Raised in a conventional evangelical church in Detroit, most of what Wylie-Kellermann believed was "little more than sociology," he writes movingly in Celebrant's Flame: Daniel Berrigan in Memory and Reflection. One memorable result of his semester with professor Berrigan was getting "knocked off my horse. A tidy worldview crumbled. I do not exaggerate: I was struck nearly dumb and wandered the seminary for a time more than a little lost. Berrigan noticed and one day called my name down a long basement hallway. Would I come up for Irish coffee?"

So began a bonding friendship between the Jesuit and Wylie-Kellermann that would endure until the priest's death at 94 on April 30, 2016. The passions of Berrigan for social justice, peacemaking, nonviolence and service became in time Wylie-Kellermann's in his life as a United Methodist pastor, risk-taking community activist with ties to the Detroit Catholic Worker.

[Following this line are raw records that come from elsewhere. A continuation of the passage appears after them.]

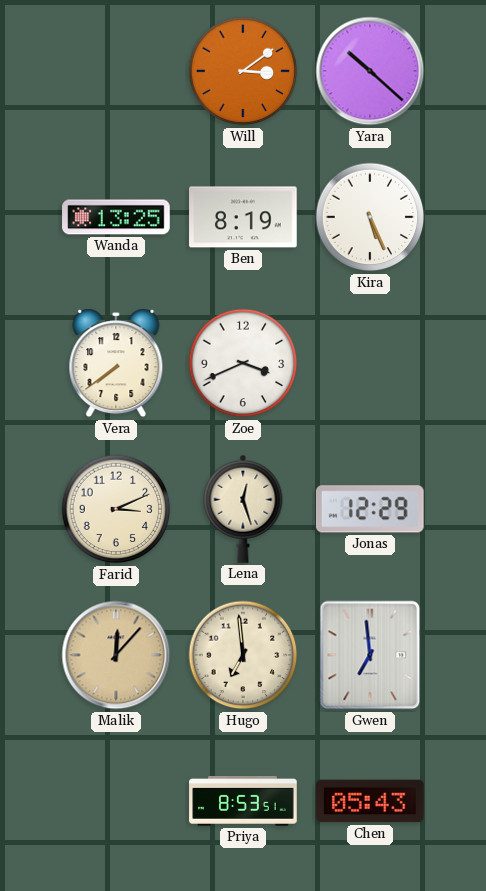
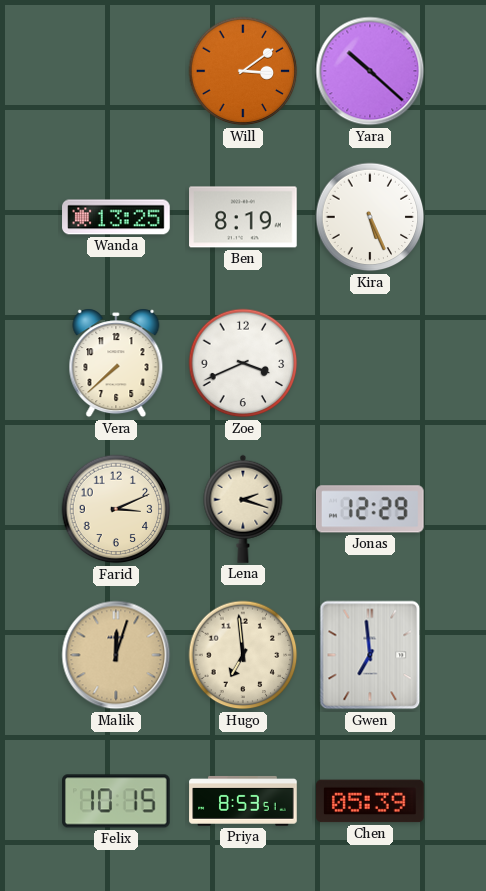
Vera: 7:39 -> 7:38
Lena: 12:27 -> 2:18
Malik: 12:07 -> 12:03
Felix: none -> 10:15
Chen: 05:43 -> 05:39
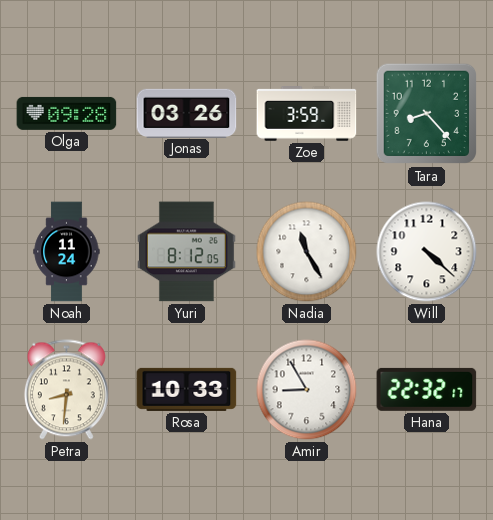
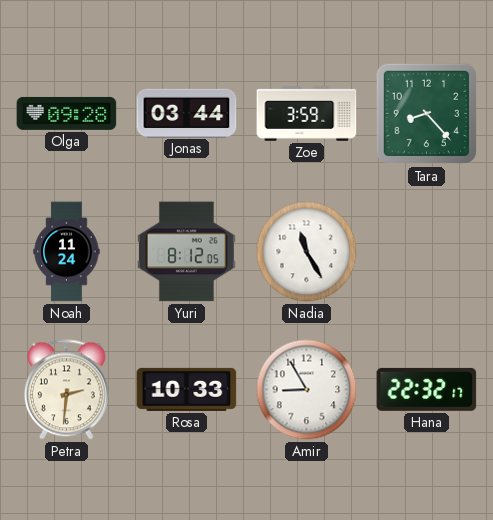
Jonas: 03:26 -> 03:44
Will: 4:22 -> none
Petra: 8:31 -> 2:31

The old and new letters, homilies, recollections, poems, testaments and meditations gathered by Wylie-Kellerman are both a literary treasure and a call to each reader to examine how well or ill they are using their gifts to increase peace and decrease violence.

Detroit Catholic Worker member Kateri Boucher writes in the book's afterword:

Beyond his biblical analysis, learning about Dan's own life has become for me a gospel study in and of itself. The way he practiced the works of mercy through hospice care, accompanying folks with AIDS, and visiting the imprisoned (sometimes in close quarters). His commitment to grounding in solitude and growing in community. Not to mention his many playful and prophetic pranks pulled on the state. As I navigate my own relationship with Christianity, I've been deeply moved by the way he read the Gospels with "life and death seriousness." But honestly? I've been just as moved by how much joy he brought to the whole thing: a reminder not to take myself too seriously, even amidst the struggle. I am one of many who has been "formed and transformed by immersion in his witness."

As I inched through the pages of Wylie-Kellermann's singular work, I was stirred once again from reading many of Berrigan's 40-plus books. Isn't it time to make the necessary moves to have the Catholic Church to canonize him into sainthood? It's all there, from his deep spirituality that kept him faithful to his ordination vows to his costly risk-taking defiance of America's sickening militarism.

Berrigan's contributions are easily the match of many of the saints who have won their haloes: Benedict of Nursia, Patrick, Thomas Aquinas, Catherine of Sienna, Teresa of Avila, Bartholomew, Anthony of Padua, Joan of Arc, Dominic and lately John Paul II. Can any of these come anywhere close to holding a candle to Berrigan? Even an altar candle? I think not.